There has been some discussion of the possibility of buyer revulsion eventually reaching the Treasury market as a burgeoning calendar bumps up against demand. But a Financial Times article points out that the issuers most at risk from a big US and advanced economy government bond sales program is emerging economies, with Hungary and Ukraine already in precarious shape and others in considerable peril.
From the Financial Times:
Record volumes of government bonds from the industrialised nations – intended to reverse what could be the worst recession since the Great Depression – threaten to curb access to credit markets by emerging economies.

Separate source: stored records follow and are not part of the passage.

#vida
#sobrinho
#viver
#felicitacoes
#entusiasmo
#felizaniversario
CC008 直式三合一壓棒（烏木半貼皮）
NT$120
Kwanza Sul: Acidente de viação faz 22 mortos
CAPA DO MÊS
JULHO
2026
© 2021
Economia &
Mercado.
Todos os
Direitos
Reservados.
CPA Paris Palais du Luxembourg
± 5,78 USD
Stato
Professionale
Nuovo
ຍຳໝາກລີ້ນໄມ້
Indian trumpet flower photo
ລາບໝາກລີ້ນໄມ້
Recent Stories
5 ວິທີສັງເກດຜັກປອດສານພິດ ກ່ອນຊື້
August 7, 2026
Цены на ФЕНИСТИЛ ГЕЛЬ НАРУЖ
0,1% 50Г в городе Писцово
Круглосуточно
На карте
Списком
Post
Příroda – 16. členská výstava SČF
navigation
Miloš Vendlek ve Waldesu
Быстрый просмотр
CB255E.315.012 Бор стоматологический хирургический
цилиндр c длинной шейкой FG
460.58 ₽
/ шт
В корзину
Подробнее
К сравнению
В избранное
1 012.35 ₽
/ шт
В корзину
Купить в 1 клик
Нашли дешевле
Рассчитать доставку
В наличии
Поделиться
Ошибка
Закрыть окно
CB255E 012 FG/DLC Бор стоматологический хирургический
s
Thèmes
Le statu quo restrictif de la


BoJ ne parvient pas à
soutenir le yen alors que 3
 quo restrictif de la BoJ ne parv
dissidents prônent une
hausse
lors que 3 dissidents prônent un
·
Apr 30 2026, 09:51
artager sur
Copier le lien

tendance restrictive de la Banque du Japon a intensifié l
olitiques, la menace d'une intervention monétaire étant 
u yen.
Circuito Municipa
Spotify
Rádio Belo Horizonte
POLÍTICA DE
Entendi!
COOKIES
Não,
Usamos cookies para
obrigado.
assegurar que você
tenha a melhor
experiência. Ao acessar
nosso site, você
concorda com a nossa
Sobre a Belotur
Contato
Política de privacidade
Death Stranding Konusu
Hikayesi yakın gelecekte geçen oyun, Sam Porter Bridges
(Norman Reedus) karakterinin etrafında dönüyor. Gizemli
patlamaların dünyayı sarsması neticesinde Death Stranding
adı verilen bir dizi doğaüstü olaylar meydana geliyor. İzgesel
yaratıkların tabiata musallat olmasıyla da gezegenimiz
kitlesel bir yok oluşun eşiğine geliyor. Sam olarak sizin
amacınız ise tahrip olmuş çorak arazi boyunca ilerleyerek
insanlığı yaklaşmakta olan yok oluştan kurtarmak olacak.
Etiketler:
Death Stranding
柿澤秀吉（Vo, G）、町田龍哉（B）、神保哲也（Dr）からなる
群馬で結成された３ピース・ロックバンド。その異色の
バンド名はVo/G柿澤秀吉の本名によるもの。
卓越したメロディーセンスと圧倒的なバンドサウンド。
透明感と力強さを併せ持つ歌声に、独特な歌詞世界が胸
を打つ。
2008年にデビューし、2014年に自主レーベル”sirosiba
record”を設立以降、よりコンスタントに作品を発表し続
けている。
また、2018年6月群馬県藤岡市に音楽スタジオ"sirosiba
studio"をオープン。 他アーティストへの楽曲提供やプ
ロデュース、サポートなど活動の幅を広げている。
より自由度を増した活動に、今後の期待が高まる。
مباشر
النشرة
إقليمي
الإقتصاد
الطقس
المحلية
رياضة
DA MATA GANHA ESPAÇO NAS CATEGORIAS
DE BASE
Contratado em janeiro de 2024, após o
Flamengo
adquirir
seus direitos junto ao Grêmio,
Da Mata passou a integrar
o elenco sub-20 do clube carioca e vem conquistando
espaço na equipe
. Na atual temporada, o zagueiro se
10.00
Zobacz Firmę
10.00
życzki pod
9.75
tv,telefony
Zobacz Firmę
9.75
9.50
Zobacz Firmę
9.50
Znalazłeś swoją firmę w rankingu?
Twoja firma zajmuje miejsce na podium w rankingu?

Analysts warn that emerging market borrowers could be crowded out of the credit markets by $3,000bn of government bonds expected to be issued by the big developed economies in 2009 – three times more than in 2008. The US alone is expected to issue about $2,000bn next year….
Mr [Nick] Chamie [head of emerging markets research at RBC Capital Markets] said: “Governments or companies that are highly rated will still be able to attract buyers, but ….they will have to pay higher interest rates…”
Brazil, Russia, India and China face external debt payments of $205bn, $605bn, $257bn and $2,437bn respectively, but can rely on large foreign exchange reserves to help meet bills.
Argentina has $64bn of external debt due in 2009; Turkey has $36bn falling due, ING says.